▶ _Prompt_
Of all the lines below, return only those starting with the line holding "ロフトnews｜新生｢モマ デザインストア 京都｣9/4リプレイスオープン" and going on through the line holding "Vol. 8 No. 82", exactly as written.

▶ _Provided material_
·····

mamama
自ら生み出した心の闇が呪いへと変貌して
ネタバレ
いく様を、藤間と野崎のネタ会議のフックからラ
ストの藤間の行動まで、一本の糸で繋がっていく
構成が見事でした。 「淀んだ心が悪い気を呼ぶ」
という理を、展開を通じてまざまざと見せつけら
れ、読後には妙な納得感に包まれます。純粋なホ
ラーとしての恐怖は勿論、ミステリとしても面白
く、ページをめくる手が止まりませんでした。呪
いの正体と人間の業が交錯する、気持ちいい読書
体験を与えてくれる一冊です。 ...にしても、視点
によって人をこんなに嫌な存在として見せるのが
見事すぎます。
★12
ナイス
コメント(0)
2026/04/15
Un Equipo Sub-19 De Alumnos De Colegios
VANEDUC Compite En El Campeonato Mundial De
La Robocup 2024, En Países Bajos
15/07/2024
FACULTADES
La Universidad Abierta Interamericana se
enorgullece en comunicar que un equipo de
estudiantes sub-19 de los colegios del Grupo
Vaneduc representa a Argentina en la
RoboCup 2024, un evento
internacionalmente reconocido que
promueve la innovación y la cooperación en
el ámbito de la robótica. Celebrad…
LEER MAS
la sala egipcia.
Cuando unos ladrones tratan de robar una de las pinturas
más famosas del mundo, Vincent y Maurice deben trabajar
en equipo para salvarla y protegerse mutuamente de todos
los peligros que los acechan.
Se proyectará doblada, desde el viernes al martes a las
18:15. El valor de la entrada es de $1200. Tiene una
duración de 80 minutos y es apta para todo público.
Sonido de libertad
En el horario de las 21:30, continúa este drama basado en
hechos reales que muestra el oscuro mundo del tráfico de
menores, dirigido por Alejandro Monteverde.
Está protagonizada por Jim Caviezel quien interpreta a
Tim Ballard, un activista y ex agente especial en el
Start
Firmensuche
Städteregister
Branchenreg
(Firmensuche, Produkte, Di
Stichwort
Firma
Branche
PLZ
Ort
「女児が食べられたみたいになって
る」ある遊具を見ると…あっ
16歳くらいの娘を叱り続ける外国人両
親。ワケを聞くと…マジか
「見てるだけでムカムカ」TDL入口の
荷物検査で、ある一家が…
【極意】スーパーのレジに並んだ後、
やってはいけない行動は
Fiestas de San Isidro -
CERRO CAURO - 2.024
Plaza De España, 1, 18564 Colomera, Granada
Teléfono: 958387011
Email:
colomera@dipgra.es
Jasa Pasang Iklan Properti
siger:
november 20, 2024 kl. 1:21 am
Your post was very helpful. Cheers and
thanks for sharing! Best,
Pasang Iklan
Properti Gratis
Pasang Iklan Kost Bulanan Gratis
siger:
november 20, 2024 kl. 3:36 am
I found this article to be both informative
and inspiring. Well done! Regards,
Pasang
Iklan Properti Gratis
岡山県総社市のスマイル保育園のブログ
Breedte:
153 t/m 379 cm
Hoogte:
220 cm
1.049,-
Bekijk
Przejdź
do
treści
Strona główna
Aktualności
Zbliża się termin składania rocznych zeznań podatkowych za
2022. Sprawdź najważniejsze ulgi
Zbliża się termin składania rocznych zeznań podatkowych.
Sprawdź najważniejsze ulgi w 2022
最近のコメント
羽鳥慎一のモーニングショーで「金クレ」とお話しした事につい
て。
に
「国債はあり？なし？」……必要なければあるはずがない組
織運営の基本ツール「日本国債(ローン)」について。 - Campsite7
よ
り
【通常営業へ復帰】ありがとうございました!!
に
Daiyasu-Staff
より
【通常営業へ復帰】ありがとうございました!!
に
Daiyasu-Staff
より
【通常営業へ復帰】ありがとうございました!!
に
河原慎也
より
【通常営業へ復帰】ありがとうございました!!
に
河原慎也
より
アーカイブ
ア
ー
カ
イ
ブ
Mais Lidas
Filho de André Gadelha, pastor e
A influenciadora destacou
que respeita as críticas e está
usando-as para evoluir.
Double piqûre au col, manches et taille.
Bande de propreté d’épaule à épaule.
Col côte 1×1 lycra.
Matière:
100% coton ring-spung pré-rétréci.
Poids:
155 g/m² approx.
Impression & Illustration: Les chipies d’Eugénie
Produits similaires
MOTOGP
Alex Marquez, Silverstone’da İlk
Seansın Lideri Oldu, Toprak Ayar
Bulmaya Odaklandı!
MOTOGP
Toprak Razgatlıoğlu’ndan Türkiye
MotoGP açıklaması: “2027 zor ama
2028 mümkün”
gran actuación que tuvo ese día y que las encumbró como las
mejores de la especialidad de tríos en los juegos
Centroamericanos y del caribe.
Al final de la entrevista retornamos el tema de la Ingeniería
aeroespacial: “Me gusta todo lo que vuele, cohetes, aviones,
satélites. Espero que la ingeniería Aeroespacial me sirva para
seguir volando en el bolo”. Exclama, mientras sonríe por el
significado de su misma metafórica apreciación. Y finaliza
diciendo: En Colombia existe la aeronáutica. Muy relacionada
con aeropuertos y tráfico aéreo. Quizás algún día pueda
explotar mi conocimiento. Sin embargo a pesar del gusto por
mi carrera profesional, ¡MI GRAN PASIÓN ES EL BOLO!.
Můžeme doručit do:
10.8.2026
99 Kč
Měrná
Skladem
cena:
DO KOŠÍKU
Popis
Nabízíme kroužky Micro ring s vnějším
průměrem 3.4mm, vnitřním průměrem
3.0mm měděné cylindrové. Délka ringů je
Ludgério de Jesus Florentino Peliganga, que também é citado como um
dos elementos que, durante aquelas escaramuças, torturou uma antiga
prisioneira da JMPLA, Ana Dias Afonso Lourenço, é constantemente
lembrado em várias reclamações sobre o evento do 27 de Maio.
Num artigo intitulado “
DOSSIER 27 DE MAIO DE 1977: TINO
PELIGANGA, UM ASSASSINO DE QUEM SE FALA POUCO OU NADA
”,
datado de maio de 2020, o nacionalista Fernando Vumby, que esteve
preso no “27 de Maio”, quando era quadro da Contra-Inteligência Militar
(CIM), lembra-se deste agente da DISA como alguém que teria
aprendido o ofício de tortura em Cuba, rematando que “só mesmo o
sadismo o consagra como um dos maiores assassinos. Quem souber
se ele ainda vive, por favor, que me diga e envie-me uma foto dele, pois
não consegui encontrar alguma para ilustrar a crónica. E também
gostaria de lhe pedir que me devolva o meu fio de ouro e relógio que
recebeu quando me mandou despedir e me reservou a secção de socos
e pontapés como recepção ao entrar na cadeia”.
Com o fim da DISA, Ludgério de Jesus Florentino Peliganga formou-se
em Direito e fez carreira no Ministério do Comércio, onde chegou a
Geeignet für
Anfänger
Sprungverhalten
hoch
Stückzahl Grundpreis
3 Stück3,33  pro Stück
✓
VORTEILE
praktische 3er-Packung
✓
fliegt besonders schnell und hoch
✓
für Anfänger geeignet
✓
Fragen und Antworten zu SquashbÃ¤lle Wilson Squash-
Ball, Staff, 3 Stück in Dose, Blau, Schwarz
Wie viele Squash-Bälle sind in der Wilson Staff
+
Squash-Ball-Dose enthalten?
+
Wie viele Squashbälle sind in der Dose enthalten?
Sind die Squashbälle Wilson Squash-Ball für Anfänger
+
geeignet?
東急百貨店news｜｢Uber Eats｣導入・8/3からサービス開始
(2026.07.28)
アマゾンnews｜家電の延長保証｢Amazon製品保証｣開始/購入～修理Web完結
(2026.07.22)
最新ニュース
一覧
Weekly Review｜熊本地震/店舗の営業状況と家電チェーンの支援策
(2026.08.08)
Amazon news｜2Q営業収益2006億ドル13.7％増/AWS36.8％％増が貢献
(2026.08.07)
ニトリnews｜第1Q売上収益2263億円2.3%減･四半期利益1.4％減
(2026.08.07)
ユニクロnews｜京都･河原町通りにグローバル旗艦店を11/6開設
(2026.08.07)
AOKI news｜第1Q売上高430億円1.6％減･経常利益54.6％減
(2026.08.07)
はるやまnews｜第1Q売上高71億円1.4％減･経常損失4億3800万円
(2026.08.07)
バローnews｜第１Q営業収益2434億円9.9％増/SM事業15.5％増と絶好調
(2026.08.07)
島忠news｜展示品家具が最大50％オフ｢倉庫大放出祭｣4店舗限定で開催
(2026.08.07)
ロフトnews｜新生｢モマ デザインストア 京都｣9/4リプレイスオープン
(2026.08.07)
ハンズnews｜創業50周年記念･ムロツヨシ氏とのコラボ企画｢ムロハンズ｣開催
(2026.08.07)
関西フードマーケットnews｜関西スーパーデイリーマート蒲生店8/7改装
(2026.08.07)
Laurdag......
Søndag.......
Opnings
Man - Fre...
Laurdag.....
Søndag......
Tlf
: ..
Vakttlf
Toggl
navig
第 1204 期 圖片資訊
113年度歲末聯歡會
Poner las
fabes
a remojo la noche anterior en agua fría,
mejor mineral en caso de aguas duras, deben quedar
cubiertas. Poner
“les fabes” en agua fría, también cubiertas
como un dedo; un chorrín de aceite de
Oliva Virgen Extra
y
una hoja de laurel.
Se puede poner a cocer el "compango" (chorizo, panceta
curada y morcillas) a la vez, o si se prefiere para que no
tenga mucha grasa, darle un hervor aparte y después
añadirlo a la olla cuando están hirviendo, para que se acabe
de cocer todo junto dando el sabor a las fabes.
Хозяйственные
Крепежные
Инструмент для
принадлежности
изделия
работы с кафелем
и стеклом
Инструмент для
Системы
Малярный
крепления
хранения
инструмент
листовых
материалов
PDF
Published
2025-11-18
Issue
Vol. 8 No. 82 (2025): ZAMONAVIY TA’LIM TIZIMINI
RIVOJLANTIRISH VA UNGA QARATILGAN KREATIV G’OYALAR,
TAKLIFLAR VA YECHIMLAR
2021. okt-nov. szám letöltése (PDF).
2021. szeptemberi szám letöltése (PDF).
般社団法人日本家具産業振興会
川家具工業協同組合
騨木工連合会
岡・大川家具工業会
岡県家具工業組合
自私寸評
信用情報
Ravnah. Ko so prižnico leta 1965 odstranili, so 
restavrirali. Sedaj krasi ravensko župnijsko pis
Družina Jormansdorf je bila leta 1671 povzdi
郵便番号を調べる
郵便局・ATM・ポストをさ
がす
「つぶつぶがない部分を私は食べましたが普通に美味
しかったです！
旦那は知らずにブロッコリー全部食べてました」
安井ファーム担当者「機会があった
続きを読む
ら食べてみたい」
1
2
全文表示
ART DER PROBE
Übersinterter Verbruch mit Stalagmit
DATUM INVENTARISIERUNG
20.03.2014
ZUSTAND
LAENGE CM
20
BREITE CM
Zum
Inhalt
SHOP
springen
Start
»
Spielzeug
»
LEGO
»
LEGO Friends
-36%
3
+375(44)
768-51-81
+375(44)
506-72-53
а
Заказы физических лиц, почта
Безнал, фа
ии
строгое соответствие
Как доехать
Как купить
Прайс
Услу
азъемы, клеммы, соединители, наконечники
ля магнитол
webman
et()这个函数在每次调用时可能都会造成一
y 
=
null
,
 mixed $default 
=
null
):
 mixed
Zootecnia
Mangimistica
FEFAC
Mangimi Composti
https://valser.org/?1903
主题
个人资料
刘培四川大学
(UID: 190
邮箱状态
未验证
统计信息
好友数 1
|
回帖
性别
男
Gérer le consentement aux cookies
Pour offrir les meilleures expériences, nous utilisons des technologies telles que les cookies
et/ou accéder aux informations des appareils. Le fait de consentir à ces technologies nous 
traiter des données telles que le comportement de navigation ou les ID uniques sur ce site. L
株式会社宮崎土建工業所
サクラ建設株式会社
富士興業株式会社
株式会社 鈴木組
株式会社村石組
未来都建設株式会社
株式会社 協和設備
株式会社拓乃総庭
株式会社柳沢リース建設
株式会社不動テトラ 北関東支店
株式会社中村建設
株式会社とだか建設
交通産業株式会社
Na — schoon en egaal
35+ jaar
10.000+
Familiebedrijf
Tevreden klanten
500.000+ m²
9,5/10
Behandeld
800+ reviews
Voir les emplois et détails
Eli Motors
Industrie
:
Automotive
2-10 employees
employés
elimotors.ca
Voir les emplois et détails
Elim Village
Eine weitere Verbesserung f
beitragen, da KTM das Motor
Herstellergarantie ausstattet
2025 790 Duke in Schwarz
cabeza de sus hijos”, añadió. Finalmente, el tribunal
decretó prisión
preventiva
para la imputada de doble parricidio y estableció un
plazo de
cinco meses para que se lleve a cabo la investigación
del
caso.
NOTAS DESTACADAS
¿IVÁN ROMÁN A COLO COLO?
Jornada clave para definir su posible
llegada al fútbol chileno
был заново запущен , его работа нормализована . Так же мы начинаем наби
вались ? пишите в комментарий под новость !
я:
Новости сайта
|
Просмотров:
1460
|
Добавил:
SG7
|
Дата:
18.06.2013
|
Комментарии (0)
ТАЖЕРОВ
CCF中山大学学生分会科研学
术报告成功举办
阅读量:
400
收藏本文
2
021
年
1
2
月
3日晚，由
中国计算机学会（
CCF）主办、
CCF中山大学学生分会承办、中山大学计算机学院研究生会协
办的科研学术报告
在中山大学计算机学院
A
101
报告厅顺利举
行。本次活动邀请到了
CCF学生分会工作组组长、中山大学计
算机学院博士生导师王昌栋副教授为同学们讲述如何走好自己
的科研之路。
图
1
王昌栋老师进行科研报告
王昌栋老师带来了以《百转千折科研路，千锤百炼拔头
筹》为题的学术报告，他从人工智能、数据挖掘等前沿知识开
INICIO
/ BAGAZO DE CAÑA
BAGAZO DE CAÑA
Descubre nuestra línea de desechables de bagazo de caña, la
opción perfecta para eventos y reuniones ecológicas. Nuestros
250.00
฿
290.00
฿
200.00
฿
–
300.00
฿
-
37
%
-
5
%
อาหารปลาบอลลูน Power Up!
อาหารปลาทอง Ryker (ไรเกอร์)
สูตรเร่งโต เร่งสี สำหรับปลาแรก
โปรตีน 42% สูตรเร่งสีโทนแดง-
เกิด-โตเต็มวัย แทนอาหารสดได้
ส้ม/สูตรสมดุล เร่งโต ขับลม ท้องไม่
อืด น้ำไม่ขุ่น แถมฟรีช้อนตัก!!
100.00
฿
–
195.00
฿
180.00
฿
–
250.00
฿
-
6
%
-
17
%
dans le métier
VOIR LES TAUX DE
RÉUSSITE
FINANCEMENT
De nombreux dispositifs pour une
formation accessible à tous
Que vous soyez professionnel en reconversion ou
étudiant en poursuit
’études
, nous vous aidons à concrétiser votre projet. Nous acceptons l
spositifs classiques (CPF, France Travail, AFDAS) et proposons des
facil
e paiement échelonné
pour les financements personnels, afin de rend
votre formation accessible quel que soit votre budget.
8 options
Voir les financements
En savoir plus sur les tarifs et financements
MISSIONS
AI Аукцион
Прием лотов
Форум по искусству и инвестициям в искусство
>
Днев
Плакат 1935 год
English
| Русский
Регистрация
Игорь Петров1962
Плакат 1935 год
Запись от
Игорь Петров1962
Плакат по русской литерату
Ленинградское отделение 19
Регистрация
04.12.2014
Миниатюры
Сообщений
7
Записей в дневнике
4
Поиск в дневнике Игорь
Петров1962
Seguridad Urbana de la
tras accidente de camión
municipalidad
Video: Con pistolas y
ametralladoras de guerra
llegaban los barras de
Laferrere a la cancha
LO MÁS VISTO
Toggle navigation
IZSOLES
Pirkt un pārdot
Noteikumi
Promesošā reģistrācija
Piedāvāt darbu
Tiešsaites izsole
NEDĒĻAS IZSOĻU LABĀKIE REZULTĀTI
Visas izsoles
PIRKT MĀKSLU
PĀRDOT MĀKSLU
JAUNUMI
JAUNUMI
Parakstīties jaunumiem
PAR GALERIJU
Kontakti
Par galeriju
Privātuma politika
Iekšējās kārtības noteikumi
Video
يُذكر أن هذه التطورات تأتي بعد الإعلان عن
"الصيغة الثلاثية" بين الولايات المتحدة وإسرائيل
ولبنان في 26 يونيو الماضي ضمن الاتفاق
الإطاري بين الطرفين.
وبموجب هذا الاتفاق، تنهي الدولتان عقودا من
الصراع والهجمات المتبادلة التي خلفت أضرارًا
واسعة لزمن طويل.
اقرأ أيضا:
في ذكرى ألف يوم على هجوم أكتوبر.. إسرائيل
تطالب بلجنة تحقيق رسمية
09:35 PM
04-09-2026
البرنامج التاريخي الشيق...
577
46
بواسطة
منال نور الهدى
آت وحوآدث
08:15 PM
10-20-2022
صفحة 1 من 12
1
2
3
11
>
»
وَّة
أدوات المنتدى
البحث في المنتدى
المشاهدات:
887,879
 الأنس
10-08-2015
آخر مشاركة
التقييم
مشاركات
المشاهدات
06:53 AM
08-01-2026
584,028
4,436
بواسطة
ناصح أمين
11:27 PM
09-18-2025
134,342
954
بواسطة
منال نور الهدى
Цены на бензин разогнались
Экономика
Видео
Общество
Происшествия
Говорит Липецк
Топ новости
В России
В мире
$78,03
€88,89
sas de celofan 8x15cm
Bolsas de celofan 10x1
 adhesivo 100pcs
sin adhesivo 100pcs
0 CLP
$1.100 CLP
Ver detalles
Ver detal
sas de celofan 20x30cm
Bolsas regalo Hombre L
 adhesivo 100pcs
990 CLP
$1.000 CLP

·····

▶ _Result of the exercise_
ロフトnews｜新生｢モマ デザインストア 京都｣9/4リプレイスオープン
(2026.08.07)
ハンズnews｜創業50周年記念･ムロツヨシ氏とのコラボ企画｢ムロハンズ｣開催
(2026.08.07)
関西フードマーケットnews｜関西スーパーデイリーマート蒲生店8/7改装
(2026.08.07)
Laurdag......
Søndag.......
Opnings
Man - Fre...
Laurdag.....
Søndag......
Tlf
: ..
Vakttlf
Toggl
navig
第 1204 期 圖片資訊
113年度歲末聯歡會
Poner las
fabes
a remojo la noche anterior en agua fría,
mejor mineral en caso de aguas duras, deben quedar
cubiertas. Poner
“les fabes” en agua fría, también cubiertas
como un dedo; un chorrín de aceite de
Oliva Virgen Extra
y
una hoja de laurel.
Se puede poner a cocer el "compango" (chorizo, panceta
curada y morcillas) a la vez, o si se prefiere para que no
tenga mucha grasa, darle un hervor aparte y después
añadirlo a la olla cuando están hirviendo, para que se acabe
de cocer todo junto dando el sabor a las fabes.
Хозяйственные
Крепежные
Инструмент для
принадлежности
изделия
работы с кафелем
и стеклом
Инструмент для
Системы
Малярный
крепления
хранения
инструмент
листовых
материалов
PDF
Published
2025-11-18
Issue
Vol. 8 No. 82 (2025): ZAMONAVIY TA’LIM TIZIMINI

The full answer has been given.